Edgar Addison Bancroft

Birth/Death: 1857 / 1925
League Membership: American Anti-Imperialist League, 1899
Role in League: Active Member
Occupation: Corporate Lawyer, Ambassador to Japan 1924-1925
Brief Biography
Bancroft was born in Galesburg, Illinois, but decended from the Bancroft Brahmins of New England, including Arron Bancroft, George Washington's biography and George Bancroft, also a historian, diplomat, and Secretary of the Navy.
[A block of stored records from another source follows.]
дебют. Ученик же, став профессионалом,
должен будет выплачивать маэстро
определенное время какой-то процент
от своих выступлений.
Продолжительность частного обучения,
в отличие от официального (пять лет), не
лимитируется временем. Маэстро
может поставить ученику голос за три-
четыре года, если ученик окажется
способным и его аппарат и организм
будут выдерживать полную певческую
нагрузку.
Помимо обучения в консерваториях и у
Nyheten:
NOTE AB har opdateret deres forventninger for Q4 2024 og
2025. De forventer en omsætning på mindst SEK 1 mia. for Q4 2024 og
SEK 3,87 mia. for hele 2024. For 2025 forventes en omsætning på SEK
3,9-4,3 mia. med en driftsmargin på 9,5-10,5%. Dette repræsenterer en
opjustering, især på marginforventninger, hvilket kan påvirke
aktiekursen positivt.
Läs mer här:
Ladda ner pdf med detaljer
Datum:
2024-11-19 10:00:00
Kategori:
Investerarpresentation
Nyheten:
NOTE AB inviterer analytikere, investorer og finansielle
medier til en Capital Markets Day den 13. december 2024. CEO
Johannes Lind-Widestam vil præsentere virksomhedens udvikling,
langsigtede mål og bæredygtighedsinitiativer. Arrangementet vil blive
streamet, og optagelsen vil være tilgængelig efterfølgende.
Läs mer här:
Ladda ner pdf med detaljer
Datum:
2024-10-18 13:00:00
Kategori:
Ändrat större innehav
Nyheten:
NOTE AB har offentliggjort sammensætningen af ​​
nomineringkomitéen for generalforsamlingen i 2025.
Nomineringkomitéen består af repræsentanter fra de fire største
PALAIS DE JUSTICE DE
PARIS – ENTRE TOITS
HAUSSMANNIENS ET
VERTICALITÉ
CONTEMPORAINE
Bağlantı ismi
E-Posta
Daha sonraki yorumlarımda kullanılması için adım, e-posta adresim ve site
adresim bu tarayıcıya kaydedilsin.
Edgar graduated from Columbia Law School and was employed by the Santa Fe railroad company and in 1894 was the company's champion against striking laborers. He was one of the lawyers responsible for the arrest of Eugene V. Debs and wrote about the strikes a year later. He was also employed by the International Harvester Company. He earned a reputation from socialists and trade unions as being a anti-labor Republican. Although this reputation caused some to view Bancroft as a unwavering friend of corporate interests, he was also dedicated to ensuring US military isolationism which directed his anti-imperialism. When the split of 1904 occurred, Bancroft gave up on the movement and aligned himself with the Roosevelt and Taft administration's attempts at economic and informal empire. Bancroft was named Ambassador to Japan in 1924 by Calvin Coolidge, but before he even completed a year at his post died of an intestinal haemorrage in Karuizawa.
Primary:
Edgar Addison Bancroft, The Chicago Strike of 1894 (Gunthrop Warren: 1895).
———, Destruction or Regulation? (Chicago, 1907).
———, The Mission of America and Other Wartime Speeches (1927).
Secondary:
Jiuji George Kasai, Foundations of American Japanese Friendship (Tokyo: International Publishers and Print Company, 1925).
M. Patrick Cullinane, Liberty and Anti-Imperialism, June 28, 2009.